━━━ Data ━━━

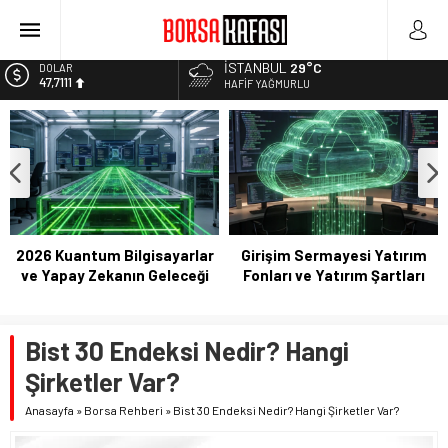
Borsa Bugün Ne Olur? 04/08/2023
Kayseri Şeker Fabrika İnşaatının Temelini Atıyor
Haftanın En Çok Kazandıran Yatırım Aracı
İSTANBUL
29°C
EURO
55,1881
HAFIF YAĞMURLU
Bitcoin Halving Sonrası Kripto Para Piyasası
ALTIN
2027 Borsa Yatırımları: Akıllı Portföy Stratejileri
6.660,55
BİST
13.779,39
DOLAR
47,7111
2026 Kuantum Bilgisayarlar
Girişim Sermayesi Yatırım
ve Yapay Zekanın Geleceği
Fonları ve Yatırım Şartları
Bist 30 Endeksi Nedir? Hangi
Şirketler Var?
Anasayfa
»
Borsa Rehberi
»
Bist 30 Endeksi Nedir? Hangi Şirketler Var?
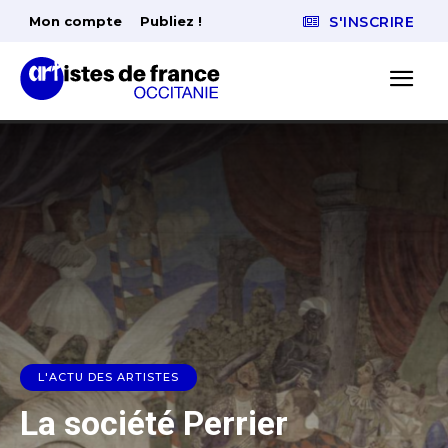
Mon compte
Publiez !
S'INSCRIRE
L'ACTU DES ARTISTES
La société Perrier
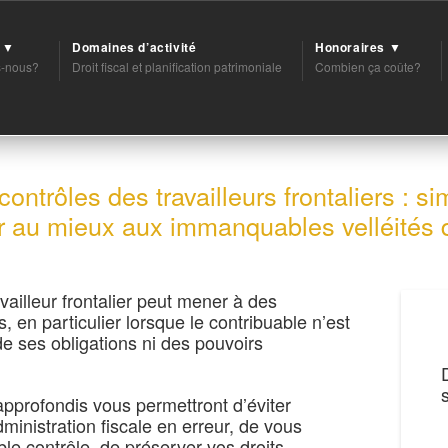
t ▼
Domaines d’activité
Honoraires ▼
-nous?
Droit fiscal et planification patrimoniale
Combien ça coûte?
ontrôles des travailleurs frontaliers : si
er au mieux aux immanquables velléités
vailleur frontalier peut mener à des
, en particulier lorsque le contribuable n’est
e ses obligations ni des pouvoirs
approfondis vous permettront d’éviter
dministration fiscale en erreur, de vous
le contrôle, de préserver vos droits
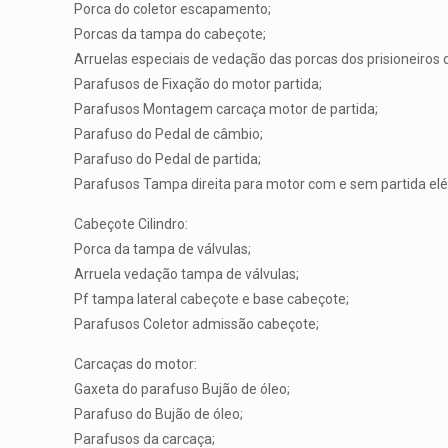
Porca do coletor escapamento;
Porcas da tampa do cabeçote;
Arruelas especiais de vedação das porcas dos prisioneiros 
Parafusos de Fixação do motor partida;
Parafusos Montagem carcaça motor de partida;
Parafuso do Pedal de câmbio;
Parafuso do Pedal de partida;
Parafusos Tampa direita para motor com e sem partida elét
Cabeçote Cilindro:
Porca da tampa de válvulas;
Arruela vedação tampa de válvulas;
Pf tampa lateral cabeçote e base cabeçote;
Parafusos Coletor admissão cabeçote;
Carcaças do motor:
Gaxeta do parafuso Bujão de óleo;
Parafuso do Bujão de óleo;
Parafusos da carcaça;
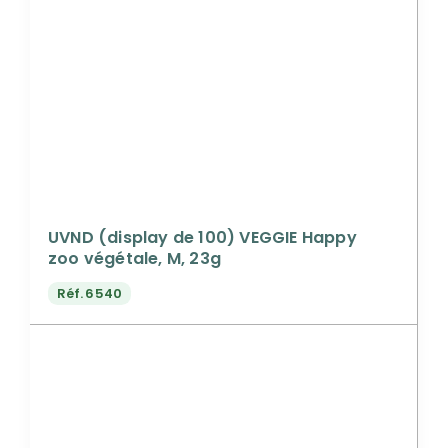
UVND (display de 100) VEGGIE Happy
zoo végétale, M, 23g
Réf.
6540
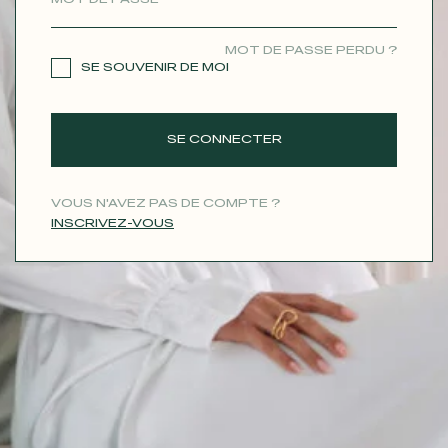
CONTACT
MOT DE PASSE PERDU ?
SE SOUVENIR DE MOI
SE CONNECTER
VOUS N'AVEZ PAS DE COMPTE ?
INSCRIVEZ-VOUS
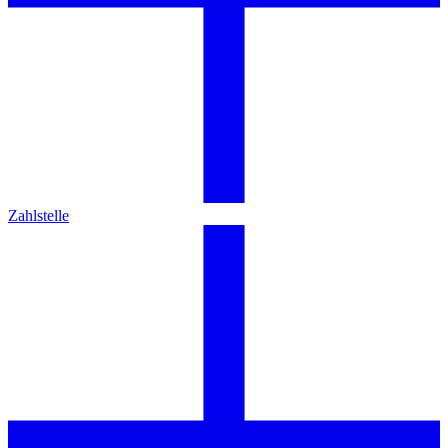
Zahlstelle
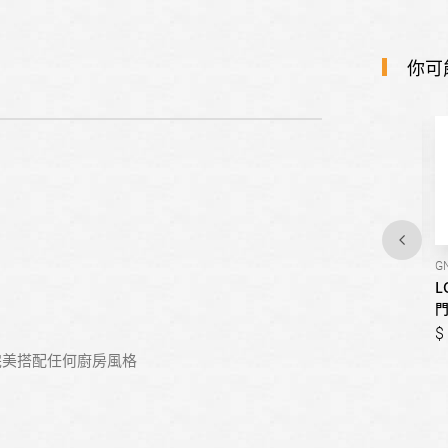
你可
GN-BF330WV
GR-FL40MS
G
LG樂金-332公升
LG樂金-324公升智慧變頻直
L
InstaView™ 敲敲看變頻雙門
立式冷凍櫃｜精緻銀
冰箱｜雲朵白
27,810
32,900
38,900
38,900
完美搭配任何廚房風格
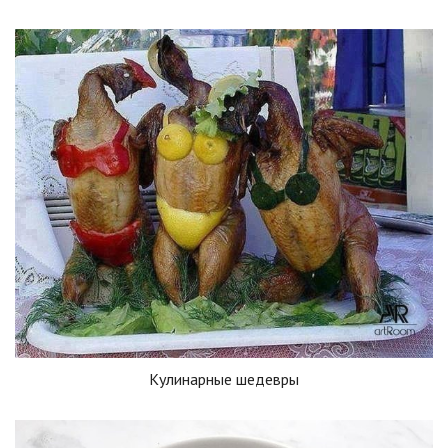
Кулинарные шедевры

━━━

[About this task] Within the listing above, extract exactly the lines that run from the one containing "le contribuable n’est" through the one containing "SE SOUVENIR DE MOI", excluding any pictures.

[Task solution]
, en particulier lorsque le contribuable n’est
e ses obligations ni des pouvoirs
approfondis vous permettront d’éviter
dministration fiscale en erreur, de vous
le contrôle, de préserver vos droits
Porca do coletor escapamento;
Porcas da tampa do cabeçote;
Arruelas especiais de vedação das porcas dos prisioneiros 
Parafusos de Fixação do motor partida;
Parafusos Montagem carcaça motor de partida;
Parafuso do Pedal de câmbio;
Parafuso do Pedal de partida;
Parafusos Tampa direita para motor com e sem partida elét
Cabeçote Cilindro:
Porca da tampa de válvulas;
Arruela vedação tampa de válvulas;
Pf tampa lateral cabeçote e base cabeçote;
Parafusos Coletor admissão cabeçote;
Carcaças do motor:
Gaxeta do parafuso Bujão de óleo;
Parafuso do Bujão de óleo;
Parafusos da carcaça;
UVND (display de 100) VEGGIE Happy
zoo végétale, M, 23g
Réf.
6540
CONTACT
MOT DE PASSE PERDU ?
SE SOUVENIR DE MOI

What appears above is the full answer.